[SOURCE MATERIAL]
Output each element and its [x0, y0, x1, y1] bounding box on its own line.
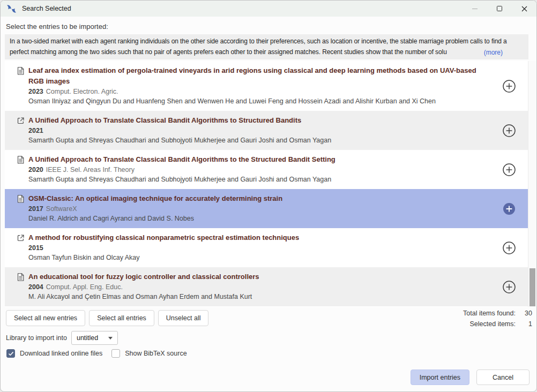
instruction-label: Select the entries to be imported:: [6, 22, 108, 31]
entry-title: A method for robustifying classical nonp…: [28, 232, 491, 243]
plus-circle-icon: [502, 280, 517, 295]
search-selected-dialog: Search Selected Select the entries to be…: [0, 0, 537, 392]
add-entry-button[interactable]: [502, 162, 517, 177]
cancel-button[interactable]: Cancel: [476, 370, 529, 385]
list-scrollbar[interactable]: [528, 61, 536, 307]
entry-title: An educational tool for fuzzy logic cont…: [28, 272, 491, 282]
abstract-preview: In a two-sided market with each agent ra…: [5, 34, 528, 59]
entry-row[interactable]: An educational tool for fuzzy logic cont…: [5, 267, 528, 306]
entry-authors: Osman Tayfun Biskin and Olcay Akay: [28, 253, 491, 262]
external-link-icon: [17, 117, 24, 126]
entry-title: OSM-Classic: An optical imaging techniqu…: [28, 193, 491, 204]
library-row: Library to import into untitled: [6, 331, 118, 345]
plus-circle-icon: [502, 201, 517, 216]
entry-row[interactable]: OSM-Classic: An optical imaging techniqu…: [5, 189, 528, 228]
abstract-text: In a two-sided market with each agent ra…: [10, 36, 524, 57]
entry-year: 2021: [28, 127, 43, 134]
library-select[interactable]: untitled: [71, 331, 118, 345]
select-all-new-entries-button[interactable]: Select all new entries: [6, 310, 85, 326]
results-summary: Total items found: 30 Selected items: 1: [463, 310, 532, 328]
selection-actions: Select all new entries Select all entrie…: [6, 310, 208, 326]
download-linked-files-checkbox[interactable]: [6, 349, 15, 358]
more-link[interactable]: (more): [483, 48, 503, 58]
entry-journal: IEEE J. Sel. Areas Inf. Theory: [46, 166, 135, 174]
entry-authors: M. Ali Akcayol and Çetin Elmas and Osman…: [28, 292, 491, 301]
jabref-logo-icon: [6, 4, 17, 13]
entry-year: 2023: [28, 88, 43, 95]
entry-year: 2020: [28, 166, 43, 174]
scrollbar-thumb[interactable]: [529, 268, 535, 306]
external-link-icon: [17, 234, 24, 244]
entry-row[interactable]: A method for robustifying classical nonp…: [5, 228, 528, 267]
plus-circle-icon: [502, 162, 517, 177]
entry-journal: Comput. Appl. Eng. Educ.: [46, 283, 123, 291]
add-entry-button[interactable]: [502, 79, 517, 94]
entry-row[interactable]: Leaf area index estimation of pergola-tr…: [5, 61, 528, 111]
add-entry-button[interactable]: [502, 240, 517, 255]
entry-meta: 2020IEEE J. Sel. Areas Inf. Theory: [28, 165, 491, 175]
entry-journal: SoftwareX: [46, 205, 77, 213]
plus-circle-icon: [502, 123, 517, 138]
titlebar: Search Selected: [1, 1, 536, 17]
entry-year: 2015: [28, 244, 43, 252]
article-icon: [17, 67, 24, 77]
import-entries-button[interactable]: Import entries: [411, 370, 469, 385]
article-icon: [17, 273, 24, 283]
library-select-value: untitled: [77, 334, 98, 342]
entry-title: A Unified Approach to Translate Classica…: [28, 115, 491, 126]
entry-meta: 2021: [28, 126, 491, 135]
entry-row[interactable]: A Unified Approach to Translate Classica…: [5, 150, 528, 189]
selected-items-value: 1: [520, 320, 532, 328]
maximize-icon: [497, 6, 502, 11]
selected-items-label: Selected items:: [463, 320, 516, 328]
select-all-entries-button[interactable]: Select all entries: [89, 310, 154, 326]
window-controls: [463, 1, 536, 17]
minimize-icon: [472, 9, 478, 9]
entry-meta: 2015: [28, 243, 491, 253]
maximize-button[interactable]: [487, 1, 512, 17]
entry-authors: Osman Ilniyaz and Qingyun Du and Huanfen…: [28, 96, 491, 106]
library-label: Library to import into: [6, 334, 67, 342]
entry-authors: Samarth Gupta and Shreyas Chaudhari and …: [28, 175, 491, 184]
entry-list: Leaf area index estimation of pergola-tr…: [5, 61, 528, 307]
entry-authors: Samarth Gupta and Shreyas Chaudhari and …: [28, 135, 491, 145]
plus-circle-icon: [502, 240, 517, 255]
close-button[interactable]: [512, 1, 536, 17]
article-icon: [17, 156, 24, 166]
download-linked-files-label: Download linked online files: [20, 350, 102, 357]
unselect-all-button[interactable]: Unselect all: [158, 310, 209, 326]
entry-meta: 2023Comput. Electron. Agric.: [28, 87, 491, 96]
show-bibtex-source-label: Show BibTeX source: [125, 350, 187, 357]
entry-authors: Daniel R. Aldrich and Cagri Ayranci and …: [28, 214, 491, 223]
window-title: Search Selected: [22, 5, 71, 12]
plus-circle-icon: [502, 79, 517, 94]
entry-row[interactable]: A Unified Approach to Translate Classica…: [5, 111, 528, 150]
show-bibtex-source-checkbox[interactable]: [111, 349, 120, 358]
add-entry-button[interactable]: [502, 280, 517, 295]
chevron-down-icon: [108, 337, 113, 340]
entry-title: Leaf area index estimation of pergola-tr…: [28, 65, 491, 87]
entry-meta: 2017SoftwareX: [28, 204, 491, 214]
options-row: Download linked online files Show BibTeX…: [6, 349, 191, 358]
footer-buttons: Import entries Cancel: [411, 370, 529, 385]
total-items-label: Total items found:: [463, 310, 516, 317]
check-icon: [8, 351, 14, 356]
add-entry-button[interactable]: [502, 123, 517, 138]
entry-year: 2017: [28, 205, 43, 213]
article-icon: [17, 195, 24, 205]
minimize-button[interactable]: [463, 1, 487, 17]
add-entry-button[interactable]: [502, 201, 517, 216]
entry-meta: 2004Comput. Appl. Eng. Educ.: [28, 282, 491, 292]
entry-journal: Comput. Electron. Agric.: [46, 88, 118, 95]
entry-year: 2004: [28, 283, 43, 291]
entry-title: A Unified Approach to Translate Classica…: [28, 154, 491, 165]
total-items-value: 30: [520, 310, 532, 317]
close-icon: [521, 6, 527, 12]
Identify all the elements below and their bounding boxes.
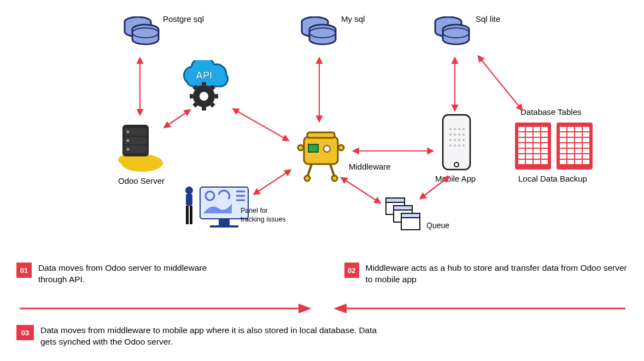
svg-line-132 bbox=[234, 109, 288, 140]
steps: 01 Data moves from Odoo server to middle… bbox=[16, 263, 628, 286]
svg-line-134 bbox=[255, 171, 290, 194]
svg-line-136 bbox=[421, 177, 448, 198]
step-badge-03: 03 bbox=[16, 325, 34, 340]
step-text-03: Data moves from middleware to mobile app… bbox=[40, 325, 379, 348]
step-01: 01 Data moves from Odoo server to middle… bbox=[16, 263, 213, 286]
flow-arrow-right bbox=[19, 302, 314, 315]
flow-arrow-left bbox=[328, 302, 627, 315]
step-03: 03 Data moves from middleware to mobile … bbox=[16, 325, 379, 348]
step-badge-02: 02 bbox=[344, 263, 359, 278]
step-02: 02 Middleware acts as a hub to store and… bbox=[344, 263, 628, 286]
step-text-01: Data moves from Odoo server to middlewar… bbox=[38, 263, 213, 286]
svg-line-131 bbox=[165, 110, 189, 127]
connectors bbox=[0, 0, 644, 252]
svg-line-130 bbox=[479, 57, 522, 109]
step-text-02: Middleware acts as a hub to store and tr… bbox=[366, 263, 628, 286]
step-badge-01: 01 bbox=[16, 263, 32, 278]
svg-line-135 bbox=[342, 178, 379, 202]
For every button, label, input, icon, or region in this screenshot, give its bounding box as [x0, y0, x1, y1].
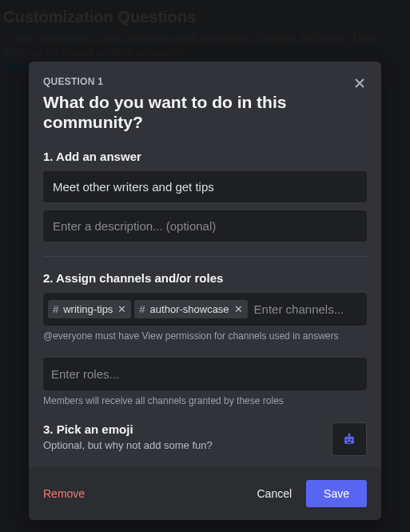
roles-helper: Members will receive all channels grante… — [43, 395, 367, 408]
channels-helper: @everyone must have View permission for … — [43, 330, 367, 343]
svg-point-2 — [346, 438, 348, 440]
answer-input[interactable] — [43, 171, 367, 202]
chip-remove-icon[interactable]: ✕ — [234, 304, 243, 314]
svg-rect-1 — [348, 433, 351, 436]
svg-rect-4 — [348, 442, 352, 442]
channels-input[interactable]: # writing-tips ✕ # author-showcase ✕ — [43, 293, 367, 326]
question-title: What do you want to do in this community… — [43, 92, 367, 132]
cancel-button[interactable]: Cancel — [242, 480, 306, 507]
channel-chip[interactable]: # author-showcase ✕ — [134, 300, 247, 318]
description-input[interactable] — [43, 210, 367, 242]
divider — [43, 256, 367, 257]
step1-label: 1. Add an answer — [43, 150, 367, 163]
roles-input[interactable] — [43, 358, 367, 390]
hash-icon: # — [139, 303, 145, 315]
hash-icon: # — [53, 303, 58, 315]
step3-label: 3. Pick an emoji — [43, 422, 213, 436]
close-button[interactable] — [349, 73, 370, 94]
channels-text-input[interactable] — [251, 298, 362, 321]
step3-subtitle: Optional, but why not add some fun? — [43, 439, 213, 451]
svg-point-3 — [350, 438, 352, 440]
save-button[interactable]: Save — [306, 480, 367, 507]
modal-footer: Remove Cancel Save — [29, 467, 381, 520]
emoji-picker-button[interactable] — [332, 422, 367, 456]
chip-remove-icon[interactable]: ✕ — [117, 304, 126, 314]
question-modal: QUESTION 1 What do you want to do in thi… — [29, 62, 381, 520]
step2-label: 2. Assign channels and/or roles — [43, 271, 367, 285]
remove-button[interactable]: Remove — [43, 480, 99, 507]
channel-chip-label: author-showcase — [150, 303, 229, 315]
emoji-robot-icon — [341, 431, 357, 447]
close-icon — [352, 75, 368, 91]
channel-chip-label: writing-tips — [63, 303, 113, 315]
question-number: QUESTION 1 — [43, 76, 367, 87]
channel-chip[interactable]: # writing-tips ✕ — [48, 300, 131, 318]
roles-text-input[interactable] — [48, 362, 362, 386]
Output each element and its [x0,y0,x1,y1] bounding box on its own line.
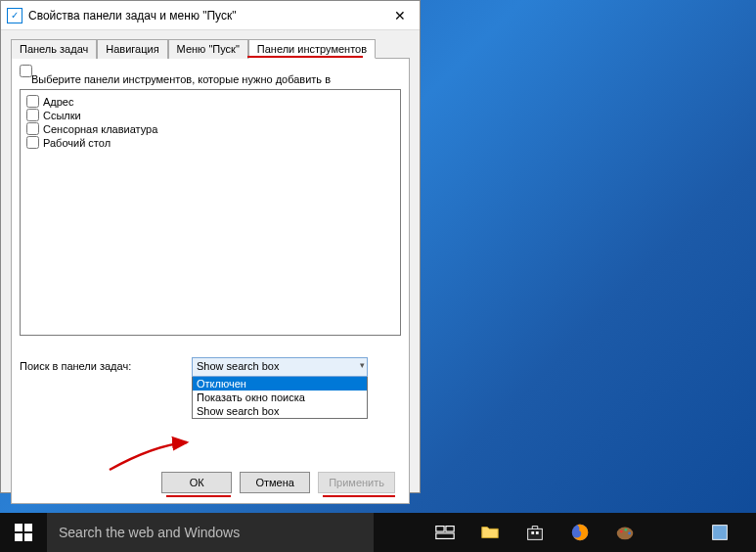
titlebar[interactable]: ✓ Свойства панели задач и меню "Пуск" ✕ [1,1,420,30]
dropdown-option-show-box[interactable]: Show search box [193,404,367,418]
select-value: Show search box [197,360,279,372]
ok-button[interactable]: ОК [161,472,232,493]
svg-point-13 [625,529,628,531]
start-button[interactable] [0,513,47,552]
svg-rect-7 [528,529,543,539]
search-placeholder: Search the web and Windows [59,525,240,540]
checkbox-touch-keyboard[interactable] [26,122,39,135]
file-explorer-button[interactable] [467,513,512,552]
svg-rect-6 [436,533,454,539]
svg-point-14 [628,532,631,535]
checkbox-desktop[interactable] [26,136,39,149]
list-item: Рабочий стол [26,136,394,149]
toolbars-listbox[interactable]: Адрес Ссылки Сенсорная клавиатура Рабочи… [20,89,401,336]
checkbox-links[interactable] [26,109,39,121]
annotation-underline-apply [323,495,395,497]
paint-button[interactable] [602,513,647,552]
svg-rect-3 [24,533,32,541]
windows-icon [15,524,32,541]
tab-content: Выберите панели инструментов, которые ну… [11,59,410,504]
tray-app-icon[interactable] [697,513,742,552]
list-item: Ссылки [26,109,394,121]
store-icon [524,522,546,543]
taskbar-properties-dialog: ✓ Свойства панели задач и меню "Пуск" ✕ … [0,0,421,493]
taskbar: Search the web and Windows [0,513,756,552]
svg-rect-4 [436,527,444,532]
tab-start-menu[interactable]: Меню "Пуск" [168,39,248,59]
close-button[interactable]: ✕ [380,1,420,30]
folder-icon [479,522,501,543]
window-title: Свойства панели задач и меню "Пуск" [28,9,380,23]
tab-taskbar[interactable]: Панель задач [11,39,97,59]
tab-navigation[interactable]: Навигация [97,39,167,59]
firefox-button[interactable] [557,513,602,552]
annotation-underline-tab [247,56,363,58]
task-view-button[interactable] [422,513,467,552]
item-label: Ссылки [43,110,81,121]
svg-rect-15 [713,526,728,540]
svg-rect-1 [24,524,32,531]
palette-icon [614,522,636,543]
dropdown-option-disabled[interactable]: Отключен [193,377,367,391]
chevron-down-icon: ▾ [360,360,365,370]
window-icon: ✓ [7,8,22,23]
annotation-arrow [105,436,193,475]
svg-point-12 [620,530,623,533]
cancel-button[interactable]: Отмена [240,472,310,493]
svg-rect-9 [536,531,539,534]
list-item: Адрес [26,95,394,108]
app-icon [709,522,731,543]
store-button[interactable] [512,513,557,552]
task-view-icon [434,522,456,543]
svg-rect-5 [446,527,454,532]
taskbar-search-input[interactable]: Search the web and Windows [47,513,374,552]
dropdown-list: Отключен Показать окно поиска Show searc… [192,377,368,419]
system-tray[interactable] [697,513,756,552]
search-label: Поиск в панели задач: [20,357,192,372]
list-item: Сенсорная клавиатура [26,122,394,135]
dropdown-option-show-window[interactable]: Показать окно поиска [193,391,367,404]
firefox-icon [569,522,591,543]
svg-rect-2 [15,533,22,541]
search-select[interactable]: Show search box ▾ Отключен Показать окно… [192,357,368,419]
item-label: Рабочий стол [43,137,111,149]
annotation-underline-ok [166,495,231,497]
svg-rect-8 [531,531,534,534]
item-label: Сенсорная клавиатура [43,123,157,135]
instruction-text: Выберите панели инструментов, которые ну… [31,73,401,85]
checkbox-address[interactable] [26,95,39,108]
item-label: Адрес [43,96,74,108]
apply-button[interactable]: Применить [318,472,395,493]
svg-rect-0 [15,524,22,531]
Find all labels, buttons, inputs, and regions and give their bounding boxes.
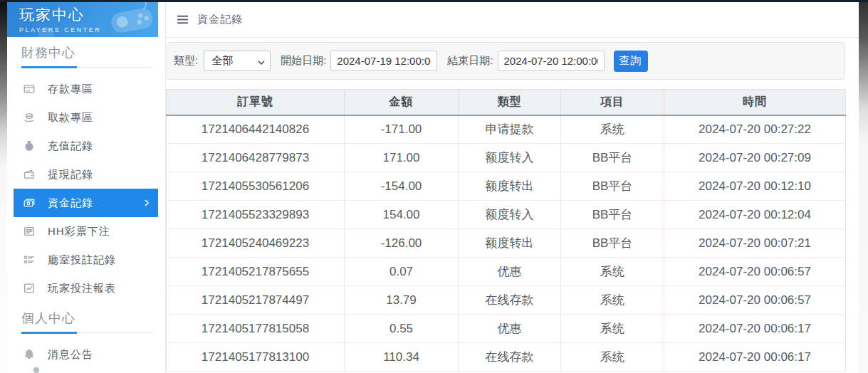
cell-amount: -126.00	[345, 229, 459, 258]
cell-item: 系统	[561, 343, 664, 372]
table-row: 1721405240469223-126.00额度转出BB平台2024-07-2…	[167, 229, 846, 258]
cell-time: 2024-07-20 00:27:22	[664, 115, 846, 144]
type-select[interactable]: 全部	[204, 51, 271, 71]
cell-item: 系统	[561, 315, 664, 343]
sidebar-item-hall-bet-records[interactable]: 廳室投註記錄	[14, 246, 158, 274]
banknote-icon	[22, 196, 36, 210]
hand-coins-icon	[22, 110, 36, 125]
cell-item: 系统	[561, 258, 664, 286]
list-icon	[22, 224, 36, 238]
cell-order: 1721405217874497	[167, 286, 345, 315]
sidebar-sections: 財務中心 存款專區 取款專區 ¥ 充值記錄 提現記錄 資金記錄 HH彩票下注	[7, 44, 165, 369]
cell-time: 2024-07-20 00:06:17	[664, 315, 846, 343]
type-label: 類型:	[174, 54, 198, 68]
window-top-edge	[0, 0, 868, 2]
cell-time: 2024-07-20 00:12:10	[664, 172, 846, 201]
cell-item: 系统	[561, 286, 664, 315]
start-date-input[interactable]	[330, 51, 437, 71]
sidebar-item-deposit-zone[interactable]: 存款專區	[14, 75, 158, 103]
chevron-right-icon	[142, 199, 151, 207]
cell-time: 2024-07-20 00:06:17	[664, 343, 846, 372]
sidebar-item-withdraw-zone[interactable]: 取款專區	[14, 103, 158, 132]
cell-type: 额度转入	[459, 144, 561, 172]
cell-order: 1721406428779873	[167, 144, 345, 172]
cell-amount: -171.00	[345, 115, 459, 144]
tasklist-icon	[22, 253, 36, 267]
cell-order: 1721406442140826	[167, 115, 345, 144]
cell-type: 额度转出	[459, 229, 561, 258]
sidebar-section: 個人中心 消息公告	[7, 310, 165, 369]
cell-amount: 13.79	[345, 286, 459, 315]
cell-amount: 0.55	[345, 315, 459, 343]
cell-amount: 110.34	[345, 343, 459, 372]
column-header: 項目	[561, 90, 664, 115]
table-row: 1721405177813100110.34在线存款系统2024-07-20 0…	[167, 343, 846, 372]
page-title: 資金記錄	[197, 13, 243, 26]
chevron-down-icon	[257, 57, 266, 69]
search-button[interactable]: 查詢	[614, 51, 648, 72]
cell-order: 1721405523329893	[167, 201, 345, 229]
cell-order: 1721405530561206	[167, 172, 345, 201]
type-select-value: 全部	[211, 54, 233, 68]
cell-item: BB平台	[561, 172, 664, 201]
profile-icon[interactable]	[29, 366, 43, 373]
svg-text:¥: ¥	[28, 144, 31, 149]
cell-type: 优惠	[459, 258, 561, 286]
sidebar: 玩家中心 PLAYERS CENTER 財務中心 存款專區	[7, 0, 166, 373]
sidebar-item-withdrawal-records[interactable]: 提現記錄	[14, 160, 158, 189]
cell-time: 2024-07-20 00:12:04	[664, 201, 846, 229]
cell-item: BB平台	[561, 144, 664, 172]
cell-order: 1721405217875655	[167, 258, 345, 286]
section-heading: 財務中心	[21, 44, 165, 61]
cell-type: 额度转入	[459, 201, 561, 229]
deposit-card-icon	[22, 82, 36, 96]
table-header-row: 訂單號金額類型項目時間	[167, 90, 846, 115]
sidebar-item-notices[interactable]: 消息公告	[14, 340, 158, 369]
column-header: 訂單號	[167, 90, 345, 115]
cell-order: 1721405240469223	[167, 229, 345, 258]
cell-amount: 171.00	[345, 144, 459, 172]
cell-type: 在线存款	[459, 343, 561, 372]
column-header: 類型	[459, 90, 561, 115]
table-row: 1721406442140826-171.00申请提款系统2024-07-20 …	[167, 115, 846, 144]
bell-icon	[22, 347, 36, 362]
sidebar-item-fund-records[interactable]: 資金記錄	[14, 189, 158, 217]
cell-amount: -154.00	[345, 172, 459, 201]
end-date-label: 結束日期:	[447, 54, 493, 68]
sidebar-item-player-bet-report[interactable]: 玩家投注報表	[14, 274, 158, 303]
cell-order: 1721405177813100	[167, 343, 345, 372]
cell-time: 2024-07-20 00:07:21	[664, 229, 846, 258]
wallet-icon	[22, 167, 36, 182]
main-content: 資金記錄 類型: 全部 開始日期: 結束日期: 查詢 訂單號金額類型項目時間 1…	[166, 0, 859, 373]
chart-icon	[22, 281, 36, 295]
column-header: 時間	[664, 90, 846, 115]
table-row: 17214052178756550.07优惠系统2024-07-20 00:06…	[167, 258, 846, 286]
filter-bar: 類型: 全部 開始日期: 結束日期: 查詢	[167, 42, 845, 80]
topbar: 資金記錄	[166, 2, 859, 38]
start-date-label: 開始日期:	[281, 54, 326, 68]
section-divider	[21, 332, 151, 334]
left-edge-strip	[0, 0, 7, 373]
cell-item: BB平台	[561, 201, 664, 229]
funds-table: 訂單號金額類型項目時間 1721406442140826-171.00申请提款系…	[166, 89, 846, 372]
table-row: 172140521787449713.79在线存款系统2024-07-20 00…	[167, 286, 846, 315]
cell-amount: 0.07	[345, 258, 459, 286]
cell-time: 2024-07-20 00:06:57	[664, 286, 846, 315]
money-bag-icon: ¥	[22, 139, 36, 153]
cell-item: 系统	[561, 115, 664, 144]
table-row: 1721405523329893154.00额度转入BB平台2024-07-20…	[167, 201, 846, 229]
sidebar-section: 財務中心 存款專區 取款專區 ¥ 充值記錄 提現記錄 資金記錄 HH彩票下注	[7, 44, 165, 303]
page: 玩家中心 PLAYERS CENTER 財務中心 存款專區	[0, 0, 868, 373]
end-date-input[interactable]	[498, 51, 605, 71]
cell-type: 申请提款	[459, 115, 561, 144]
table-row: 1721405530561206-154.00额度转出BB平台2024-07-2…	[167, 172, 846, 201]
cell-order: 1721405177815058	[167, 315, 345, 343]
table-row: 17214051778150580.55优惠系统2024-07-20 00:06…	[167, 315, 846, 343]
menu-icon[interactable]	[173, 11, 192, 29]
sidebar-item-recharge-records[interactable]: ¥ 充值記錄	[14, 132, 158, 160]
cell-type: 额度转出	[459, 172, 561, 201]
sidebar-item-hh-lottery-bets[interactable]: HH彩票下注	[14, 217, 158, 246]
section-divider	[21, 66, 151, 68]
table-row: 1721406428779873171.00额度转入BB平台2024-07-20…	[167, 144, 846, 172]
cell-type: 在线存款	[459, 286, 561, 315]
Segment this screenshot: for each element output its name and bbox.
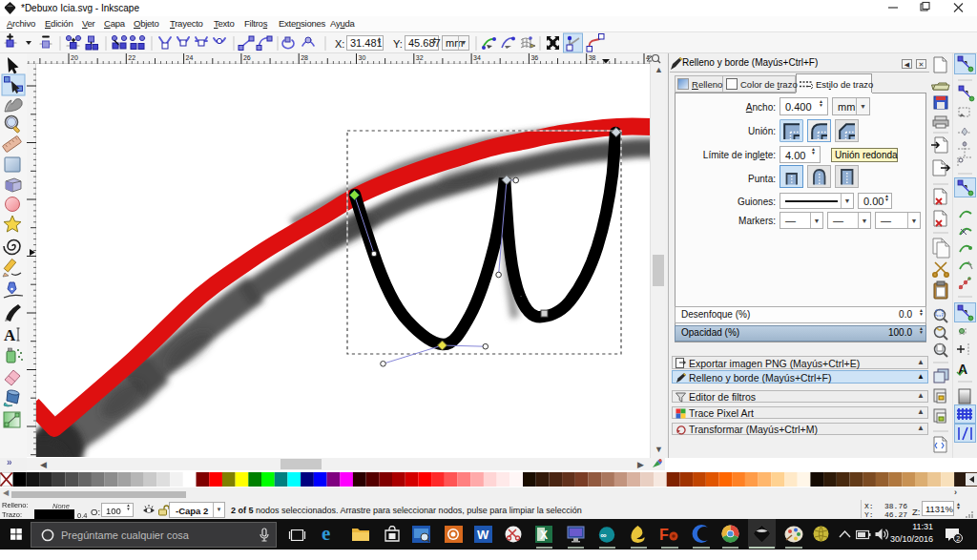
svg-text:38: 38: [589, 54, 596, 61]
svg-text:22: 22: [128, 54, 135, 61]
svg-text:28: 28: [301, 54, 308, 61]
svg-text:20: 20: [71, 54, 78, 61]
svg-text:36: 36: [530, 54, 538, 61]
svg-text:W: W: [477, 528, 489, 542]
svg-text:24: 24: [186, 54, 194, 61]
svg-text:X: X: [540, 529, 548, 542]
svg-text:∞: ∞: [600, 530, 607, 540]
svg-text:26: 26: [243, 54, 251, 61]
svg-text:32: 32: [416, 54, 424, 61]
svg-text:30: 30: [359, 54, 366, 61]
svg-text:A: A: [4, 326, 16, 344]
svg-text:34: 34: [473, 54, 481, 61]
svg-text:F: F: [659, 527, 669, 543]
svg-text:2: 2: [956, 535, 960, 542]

[WHAT IS EXPECTED] Lines holding the string "files": find them in the listing above and copy each one.

[PROBLEM SOLUTION]
download-linked-files-checkbox[interactable]: [6, 349, 15, 358]
download-linked-files-label: Download linked online files: [20, 350, 102, 357]
options-row: Download linked online files Show BibTeX…: [6, 349, 191, 358]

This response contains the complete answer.